PROMPT >> The answer should be one number, the count of lines in the data with "automne".

INPUT >>

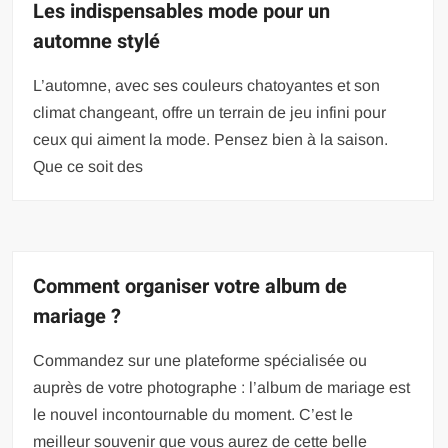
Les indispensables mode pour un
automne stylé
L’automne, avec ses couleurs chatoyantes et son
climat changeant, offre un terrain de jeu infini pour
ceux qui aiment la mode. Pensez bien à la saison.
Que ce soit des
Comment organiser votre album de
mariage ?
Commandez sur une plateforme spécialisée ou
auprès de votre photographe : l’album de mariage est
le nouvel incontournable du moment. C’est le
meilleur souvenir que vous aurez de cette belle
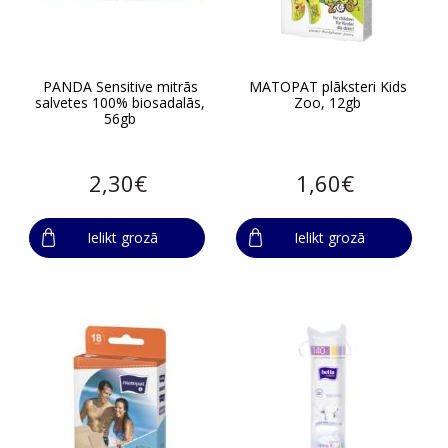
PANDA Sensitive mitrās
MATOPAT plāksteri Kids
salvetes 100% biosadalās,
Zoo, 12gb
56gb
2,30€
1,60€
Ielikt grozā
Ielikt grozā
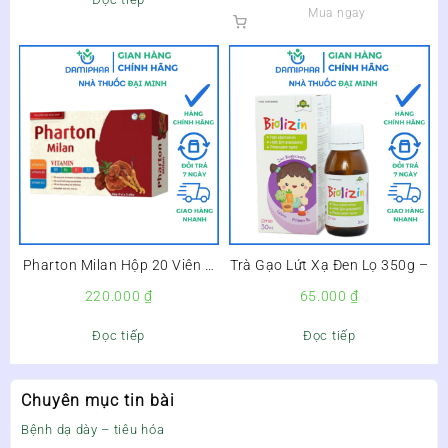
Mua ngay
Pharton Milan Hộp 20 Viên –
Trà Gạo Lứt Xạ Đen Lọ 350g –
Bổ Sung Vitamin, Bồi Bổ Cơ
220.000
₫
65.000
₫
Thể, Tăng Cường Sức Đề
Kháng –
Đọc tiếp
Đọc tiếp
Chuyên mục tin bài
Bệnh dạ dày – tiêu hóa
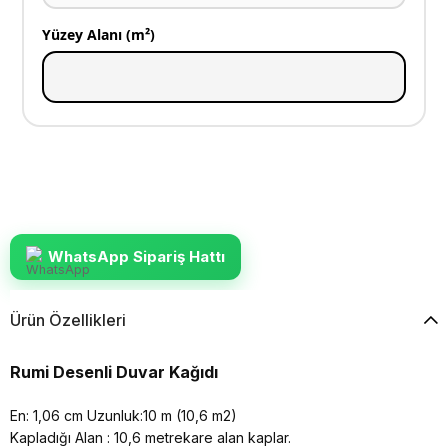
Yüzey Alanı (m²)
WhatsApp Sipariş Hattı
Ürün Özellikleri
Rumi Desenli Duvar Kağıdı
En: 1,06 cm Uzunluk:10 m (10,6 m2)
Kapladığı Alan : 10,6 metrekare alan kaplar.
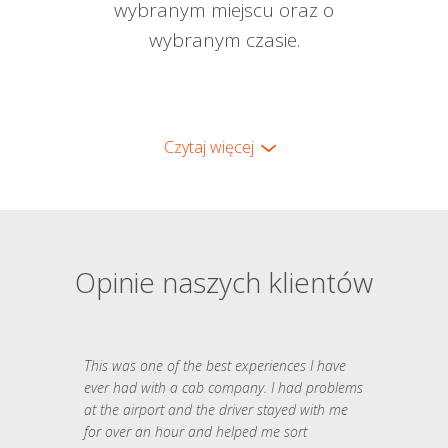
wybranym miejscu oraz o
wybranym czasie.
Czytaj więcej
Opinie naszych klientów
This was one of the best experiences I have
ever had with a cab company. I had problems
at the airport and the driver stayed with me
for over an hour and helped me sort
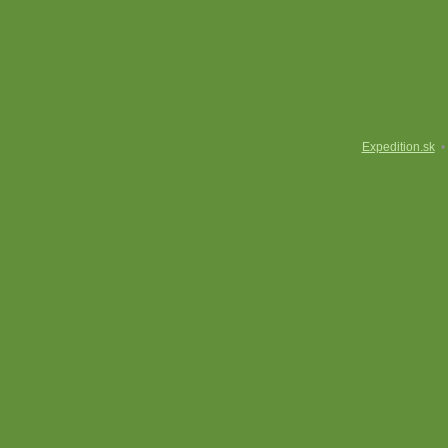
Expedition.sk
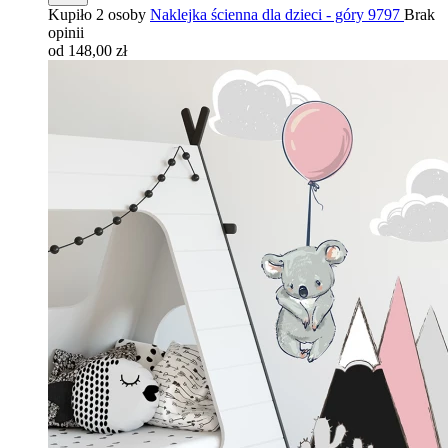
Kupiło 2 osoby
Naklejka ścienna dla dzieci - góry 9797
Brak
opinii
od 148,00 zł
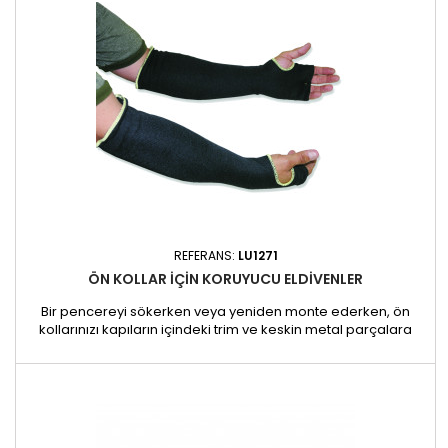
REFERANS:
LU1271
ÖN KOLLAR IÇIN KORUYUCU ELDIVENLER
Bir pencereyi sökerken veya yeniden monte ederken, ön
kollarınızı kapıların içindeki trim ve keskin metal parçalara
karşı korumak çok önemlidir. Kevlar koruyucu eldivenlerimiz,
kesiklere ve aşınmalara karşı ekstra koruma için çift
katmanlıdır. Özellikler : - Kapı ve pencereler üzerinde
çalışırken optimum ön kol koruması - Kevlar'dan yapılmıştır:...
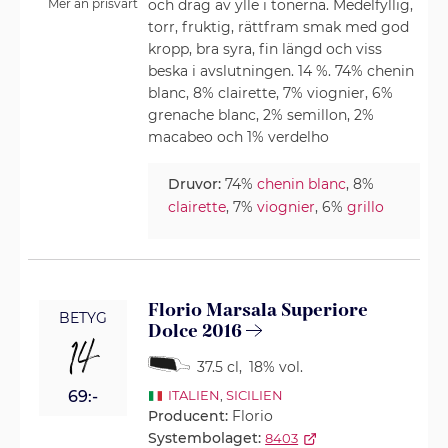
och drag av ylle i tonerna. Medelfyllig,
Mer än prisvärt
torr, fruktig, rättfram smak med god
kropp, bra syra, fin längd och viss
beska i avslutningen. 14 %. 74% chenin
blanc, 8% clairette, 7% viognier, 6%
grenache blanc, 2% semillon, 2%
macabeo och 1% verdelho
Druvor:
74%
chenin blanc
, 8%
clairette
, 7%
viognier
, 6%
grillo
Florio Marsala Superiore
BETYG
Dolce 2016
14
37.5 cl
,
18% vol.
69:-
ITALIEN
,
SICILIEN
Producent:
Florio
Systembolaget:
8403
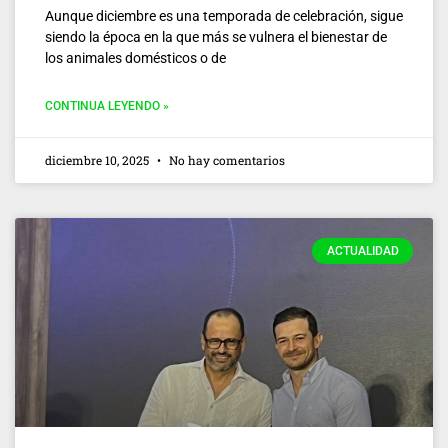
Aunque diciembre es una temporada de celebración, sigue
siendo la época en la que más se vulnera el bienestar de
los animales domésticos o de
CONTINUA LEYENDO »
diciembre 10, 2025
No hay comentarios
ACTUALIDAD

WRITTEN ANSWER >> 2